I'm working on a very basic 4x4x4 LED cube. They're single color LEDs (blue, in my case) with a max forward voltage of 3.2v. I understand (conceptually) everything about how the cube functions with the exception of one thing: the transistors I need to control each horizontal "layer" of the cube.
Some basic info:
Using a standalone ATMEGA328P
16 vertical cathode columns driven by two 74HC595 shift registers
4 horizontal anode layers
Why?:
To learn & understand multiplexing with shift registers better
To learn about PCB creation for small projects
To have a cool thing to play with
I have the following schematic (please be gentle, I'm still learning how to make schematics):
My confusion is how to control the 4 anode layers. I have seen many people using NPN BJT transistors, but they tend to have common cathode layers instead of anode - which leads me to believe that I need 4 PNP transistors? Is that logic correct?
My understanding is that at any given time, only one layer will ever be "lit" at once, meaning a maximum of 16 LEDs will be on. If each LED has a forward current of 20mA, then at most I need a transistor that can handle 16 * 20mA = 320mA at once. Assuming I was right about needing a PNP transistor, would a 2N2907 PNP transistor be fine? It can handle 600mA.
If that is sufficient, how do I go about connecting it in my schematic? I'm assuming it would be placed somewhere in here:
I'm learning KiCad and I think PWR_FLAG is something you add in to let the rule checker know that that is a power source. I'm following a video tutorial and this was the solution mentioned in it.

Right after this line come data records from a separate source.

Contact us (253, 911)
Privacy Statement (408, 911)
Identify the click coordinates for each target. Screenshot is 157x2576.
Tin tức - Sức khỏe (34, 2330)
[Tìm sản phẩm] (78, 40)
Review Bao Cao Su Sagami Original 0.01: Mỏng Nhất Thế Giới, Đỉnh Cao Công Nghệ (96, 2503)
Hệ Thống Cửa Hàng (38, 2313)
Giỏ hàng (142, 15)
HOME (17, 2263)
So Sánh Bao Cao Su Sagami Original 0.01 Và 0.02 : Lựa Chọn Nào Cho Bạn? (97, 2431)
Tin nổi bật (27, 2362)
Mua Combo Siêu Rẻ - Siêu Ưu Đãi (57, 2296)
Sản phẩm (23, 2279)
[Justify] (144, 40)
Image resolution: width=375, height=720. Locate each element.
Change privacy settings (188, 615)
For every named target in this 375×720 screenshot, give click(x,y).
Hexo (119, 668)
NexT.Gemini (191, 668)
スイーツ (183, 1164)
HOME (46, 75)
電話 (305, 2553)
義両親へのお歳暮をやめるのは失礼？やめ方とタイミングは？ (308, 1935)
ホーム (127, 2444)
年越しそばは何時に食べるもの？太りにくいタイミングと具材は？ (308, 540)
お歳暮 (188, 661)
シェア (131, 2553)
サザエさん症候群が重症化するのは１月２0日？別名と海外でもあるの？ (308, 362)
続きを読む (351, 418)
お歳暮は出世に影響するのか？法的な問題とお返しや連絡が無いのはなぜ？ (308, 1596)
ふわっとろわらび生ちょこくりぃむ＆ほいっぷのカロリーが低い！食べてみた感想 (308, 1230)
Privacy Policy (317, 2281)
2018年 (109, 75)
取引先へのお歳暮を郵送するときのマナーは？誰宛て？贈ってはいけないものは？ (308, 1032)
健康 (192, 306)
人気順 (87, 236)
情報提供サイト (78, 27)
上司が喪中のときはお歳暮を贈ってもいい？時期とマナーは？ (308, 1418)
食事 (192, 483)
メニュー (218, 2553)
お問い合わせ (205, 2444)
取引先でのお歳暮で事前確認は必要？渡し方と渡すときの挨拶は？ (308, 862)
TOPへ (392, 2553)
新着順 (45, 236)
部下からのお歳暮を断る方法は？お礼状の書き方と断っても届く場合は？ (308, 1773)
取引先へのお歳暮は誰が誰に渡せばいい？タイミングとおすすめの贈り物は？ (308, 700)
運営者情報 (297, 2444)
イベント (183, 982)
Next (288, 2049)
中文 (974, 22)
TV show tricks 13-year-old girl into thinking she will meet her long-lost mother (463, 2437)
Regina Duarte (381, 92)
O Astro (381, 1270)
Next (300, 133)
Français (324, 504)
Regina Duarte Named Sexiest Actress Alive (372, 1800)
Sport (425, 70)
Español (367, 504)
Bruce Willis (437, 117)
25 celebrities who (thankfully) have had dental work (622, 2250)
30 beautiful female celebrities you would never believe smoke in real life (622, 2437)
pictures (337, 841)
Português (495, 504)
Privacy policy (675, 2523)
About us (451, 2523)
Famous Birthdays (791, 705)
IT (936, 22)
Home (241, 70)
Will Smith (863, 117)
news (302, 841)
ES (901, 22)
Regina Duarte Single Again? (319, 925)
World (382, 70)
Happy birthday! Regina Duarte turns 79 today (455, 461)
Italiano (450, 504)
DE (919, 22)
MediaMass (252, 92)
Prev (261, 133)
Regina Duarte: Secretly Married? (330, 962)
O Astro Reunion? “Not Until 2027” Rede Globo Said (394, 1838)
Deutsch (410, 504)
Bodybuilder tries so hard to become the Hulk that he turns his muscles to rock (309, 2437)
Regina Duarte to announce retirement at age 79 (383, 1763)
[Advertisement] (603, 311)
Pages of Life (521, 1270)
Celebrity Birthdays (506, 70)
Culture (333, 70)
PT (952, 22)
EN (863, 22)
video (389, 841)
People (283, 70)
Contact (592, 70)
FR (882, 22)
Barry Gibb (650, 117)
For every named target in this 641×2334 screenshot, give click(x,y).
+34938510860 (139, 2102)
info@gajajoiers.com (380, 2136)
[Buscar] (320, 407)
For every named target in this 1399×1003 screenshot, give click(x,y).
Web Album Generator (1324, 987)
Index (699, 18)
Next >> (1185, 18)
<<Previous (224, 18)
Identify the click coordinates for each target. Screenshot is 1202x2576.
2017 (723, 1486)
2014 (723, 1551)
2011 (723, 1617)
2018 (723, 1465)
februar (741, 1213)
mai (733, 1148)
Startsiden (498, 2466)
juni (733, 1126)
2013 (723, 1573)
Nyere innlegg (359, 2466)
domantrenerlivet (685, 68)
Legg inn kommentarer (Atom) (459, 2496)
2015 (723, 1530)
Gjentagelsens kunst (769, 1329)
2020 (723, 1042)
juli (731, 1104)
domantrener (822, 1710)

I'll be honest, when it comes to the power, I'm also a bit confused. I want to power this thing with an external 5V wall wart, and I believe that's the correct connector for it. To fix the short, would I need to connect the capacitors to the GND as well?
Thank you very much for this - this is very helpful for me!
I'm playing with the 74HC595's because I also want to play with the brightness of each LED. Also, I am (very slowly) working up to making an RGB version of this, and then eventually an 8x8x8 version. I think the 74hc595's are fun, and I enjoy the look of the component-rich designs. I know it's probably not the most efficient, but it's all in the name of learning.
For the current limiting resistors -- I would need one per column? (so 16 total) For some reason I thought one per layer would be enough. It's so hard to gauge the quality of Instructable pages.
If you use only one resistor per layer, you will need to multiplex the cube column-by-column. If you try to multiplex it layer-by-layer, there will be a problem because when only one led is lit on the layer, it will be much brighter than when all 16 are lit. This is because however many LEDs on the layer are lit, they will all have to share the current passing through that one resistor.
If you multiplex column-by-column, each led can be on for a maximum of 1/16th or 6.25% of the time. If the current flowing through the led when it is on is 20mA, then the average current will be 20 x 1/16 = 1.25mA.
If you multiplex layer-by-layer, each led can be on for a maximum of 1/4 or 25% of the time. The average current would be 20 x 1/4 = 5mA.
The average current flowing though the LEDs determines how bright they appear.
The suggested TPIC6B595 chip will not prevent that, or make it easier.
The suggested TPIC chip will not change the number of components required for your cube.
Here is a question for you: what is the maximum current that a 74hc595 chip can source or sink, across all its 8 output pins simultaneously? How will this limit affect your design? Answering this question may help you understand why the TPIC chip was suggested as an alternative.
True, but this will reduce brightness on all outputs/LEDs by the same amount. @n0ahhh said that they want to
This is possible with 74hc595 or tpic6b595, but the brightness control will need to be done in software because the hardware does not support it. This means using a significantly higher refresh rate, allowing the arduino to independantly control the % of time that each led is lit.
Using this or similar designs will become significantly more difficult with RGB and larger cubes. You are right to begin with a smaller simpler cube as a learning experience.
If I wanted to build an RGB cube of any size, I would try to make a design using "smart" LEDs like ws2812 or apa106. These LEDs have shift registers built into each led, simplifying the design and increasing the brightness by eliminating the need to multiplex, and allowing individual control of the colour and brightness of each led. They are available in the 5mm or 8mm round design which look good in cubes.